Goal of the exercise – Would you output the lines from the one with "Suzuki M 1800" through the last line of the material below, exactly, but without pictures?

Data for this exercise –
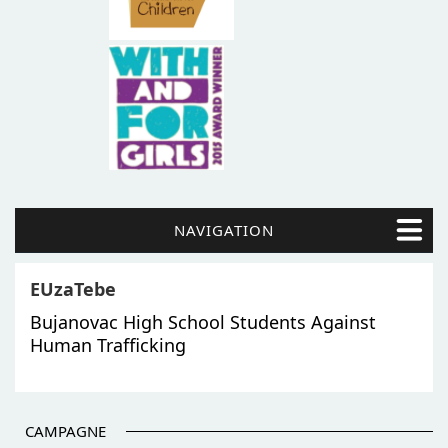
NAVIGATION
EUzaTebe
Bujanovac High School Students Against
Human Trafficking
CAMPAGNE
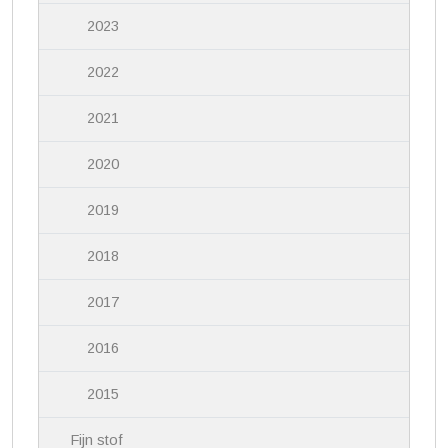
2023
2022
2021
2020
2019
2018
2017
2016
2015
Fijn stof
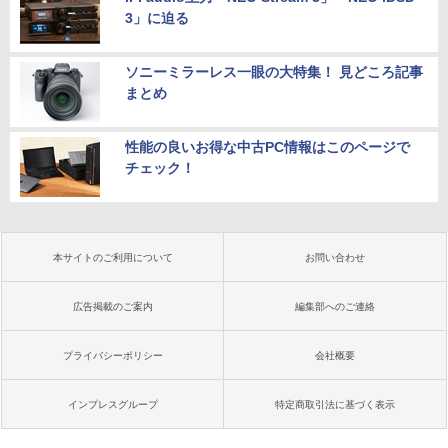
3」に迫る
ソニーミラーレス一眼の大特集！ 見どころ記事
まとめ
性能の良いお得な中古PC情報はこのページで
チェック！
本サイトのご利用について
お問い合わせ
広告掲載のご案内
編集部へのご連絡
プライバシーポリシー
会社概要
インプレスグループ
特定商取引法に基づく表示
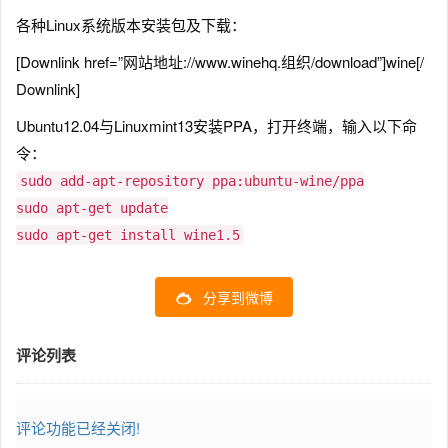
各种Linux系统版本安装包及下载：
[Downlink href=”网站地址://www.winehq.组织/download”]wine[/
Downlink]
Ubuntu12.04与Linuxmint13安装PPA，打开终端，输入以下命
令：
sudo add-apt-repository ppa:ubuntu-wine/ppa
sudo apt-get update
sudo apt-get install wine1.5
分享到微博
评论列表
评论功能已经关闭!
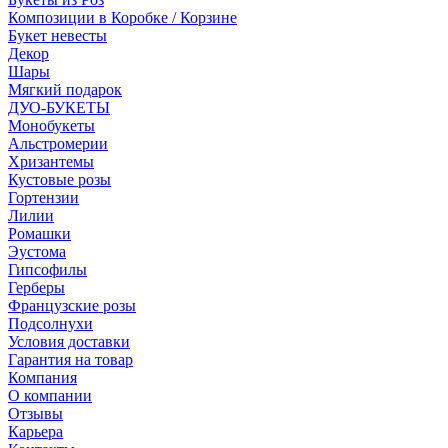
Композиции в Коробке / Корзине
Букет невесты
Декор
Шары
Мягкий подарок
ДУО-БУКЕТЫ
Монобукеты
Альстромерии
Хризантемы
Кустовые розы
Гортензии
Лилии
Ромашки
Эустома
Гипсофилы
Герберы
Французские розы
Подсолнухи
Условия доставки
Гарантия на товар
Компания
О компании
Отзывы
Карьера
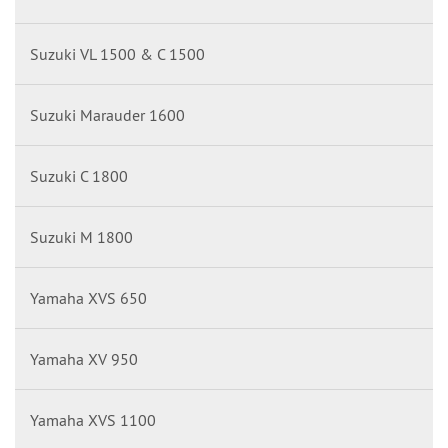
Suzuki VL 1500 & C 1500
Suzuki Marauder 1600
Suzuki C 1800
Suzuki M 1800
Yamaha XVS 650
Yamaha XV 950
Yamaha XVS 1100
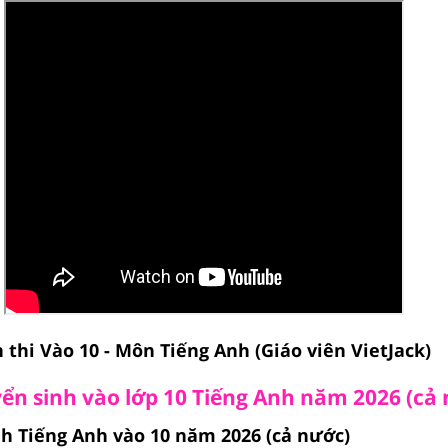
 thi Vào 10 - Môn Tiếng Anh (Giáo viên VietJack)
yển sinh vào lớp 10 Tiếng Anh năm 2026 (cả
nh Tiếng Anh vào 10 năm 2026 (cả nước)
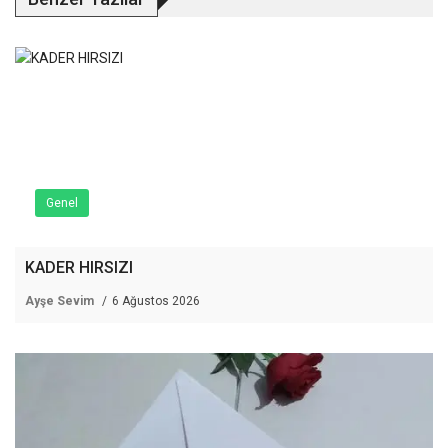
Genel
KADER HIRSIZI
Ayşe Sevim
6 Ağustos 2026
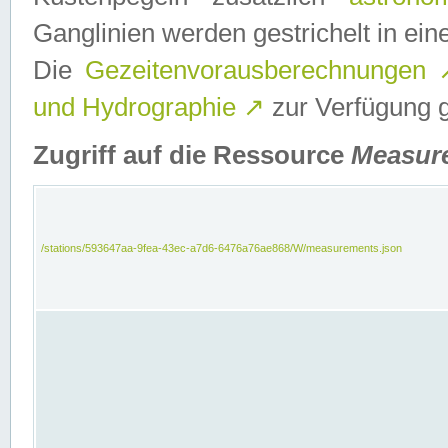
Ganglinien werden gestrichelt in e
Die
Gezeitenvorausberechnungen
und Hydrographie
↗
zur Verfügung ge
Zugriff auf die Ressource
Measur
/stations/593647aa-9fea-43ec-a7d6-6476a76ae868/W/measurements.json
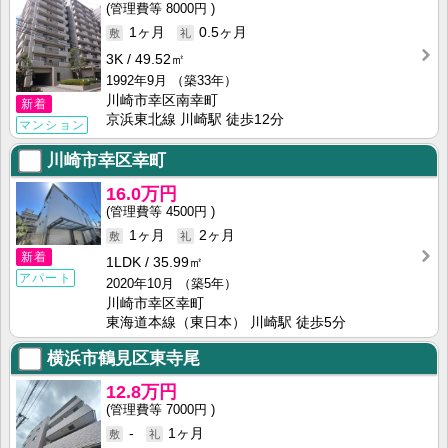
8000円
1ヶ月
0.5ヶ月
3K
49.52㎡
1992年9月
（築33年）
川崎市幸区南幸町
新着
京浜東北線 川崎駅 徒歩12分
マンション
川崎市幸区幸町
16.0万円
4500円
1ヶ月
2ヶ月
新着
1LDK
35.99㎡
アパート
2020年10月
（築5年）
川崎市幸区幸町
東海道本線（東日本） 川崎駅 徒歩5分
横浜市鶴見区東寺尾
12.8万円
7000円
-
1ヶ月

Finished exercise –
Suzuki M 1800
Yamaha XVS 650
Yamaha XV 950
Yamaha XVS 1100
 thi Vào 10 - Môn Tiếng Anh (Giáo viên VietJack)
yển sinh vào lớp 10 Tiếng Anh năm 2026 (cả
nh Tiếng Anh vào 10 năm 2026 (cả nước)
Genel
KADER HIRSIZI
Ayşe Sevim
6 Ağustos 2026
Ganglinien werden gestrichelt in e
Die
Gezeitenvorausberechnungen
und Hydrographie
↗
zur Verfügung ge
Zugriff auf die Ressource
Measur
/stations/593647aa-9fea-43ec-a7d6-6476a76ae868/W/measurements.json
8000円
1ヶ月
0.5ヶ月
3K
49.52㎡
1992年9月
（築33年）
川崎市幸区南幸町
新着
京浜東北線 川崎駅 徒歩12分
マンション
川崎市幸区幸町
16.0万円
4500円
1ヶ月
2ヶ月
新着
1LDK
35.99㎡
アパート
2020年10月
（築5年）
川崎市幸区幸町
東海道本線（東日本） 川崎駅 徒歩5分
横浜市鶴見区東寺尾
12.8万円
7000円
-
1ヶ月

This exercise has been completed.